■ TASK GOAL
Copy, please, the line with "Social Media Assets" and each line that follows it through the end of the data below, exactly as given and without pictures.

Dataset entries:
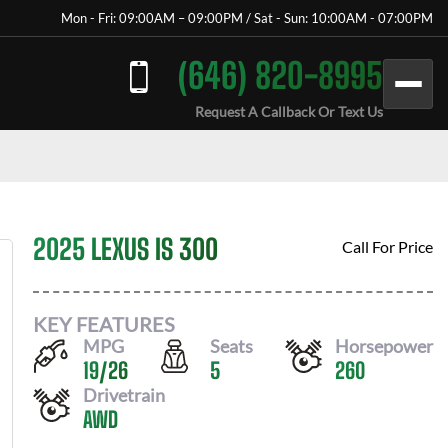
Mon - Fri: 09:00AM – 09:00PM / Sat - Sun: 10:00AM - 07:00PM
(646) 820-8995
Request A Callback Or Text Us
2025 LEXUS IS 300
Call For Price
KEY FEATURES
MPG
Seats
Horsepower
19
/
26
5
260
Drivetrain
AWD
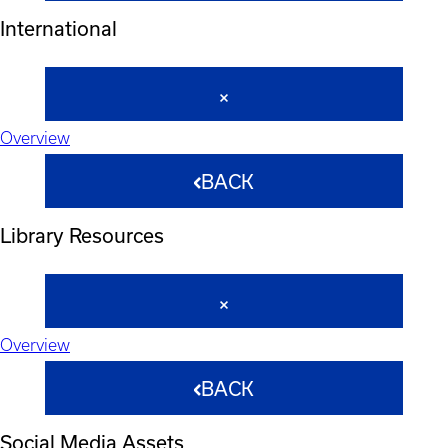
International
Overview
BACK
Library Resources
Overview
BACK
Social Media Assets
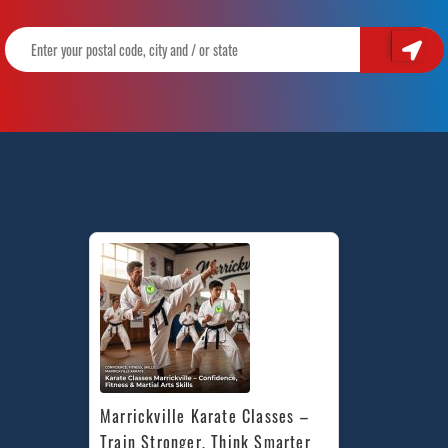
Marrickville Karate Classes – 
Train Stronger, Think Smarter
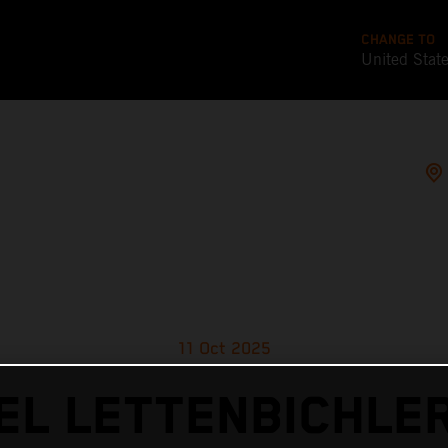
CHANGE TO
United Stat
11 Oct 2025
L LETTENBICHLE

■ OUTPUT FOR THIS TASK
Social Media Assets
Marrickville Karate Classes – 
Train Stronger, Think Smarter
CHANGE TO
United Stat
11 Oct 2025
L LETTENBICHLE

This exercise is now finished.